### Data under study

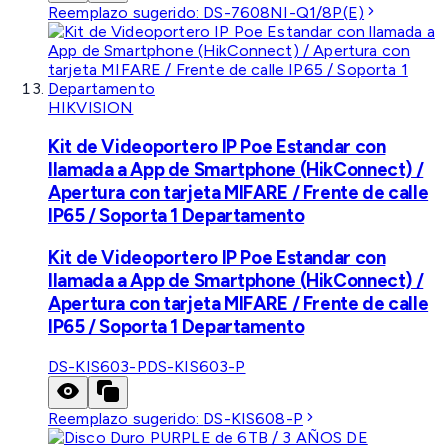
Reemplazo sugerido:
DS-7608NI-Q1/8P(E)
HIKVISION
Kit de Videoportero IP Poe Estandar con
llamada a App de Smartphone (HikConnect) /
Apertura con tarjeta MIFARE / Frente de calle
IP65 / Soporta 1 Departamento
Kit de Videoportero IP Poe Estandar con
llamada a App de Smartphone (HikConnect) /
Apertura con tarjeta MIFARE / Frente de calle
IP65 / Soporta 1 Departamento
DS-KIS603-P
DS-KIS603-P
Reemplazo sugerido:
DS-KIS608-P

######

#### What is required:
Transcribe the listing exactly; omit all images.

#### Result of the task:
Reemplazo sugerido:
DS-7608NI-Q1/8P(E)
HIKVISION
Kit de Videoportero IP Poe Estandar con
llamada a App de Smartphone (HikConnect) /
Apertura con tarjeta MIFARE / Frente de calle
IP65 / Soporta 1 Departamento
Kit de Videoportero IP Poe Estandar con
llamada a App de Smartphone (HikConnect) /
Apertura con tarjeta MIFARE / Frente de calle
IP65 / Soporta 1 Departamento
DS-KIS603-P
DS-KIS603-P
Reemplazo sugerido:
DS-KIS608-P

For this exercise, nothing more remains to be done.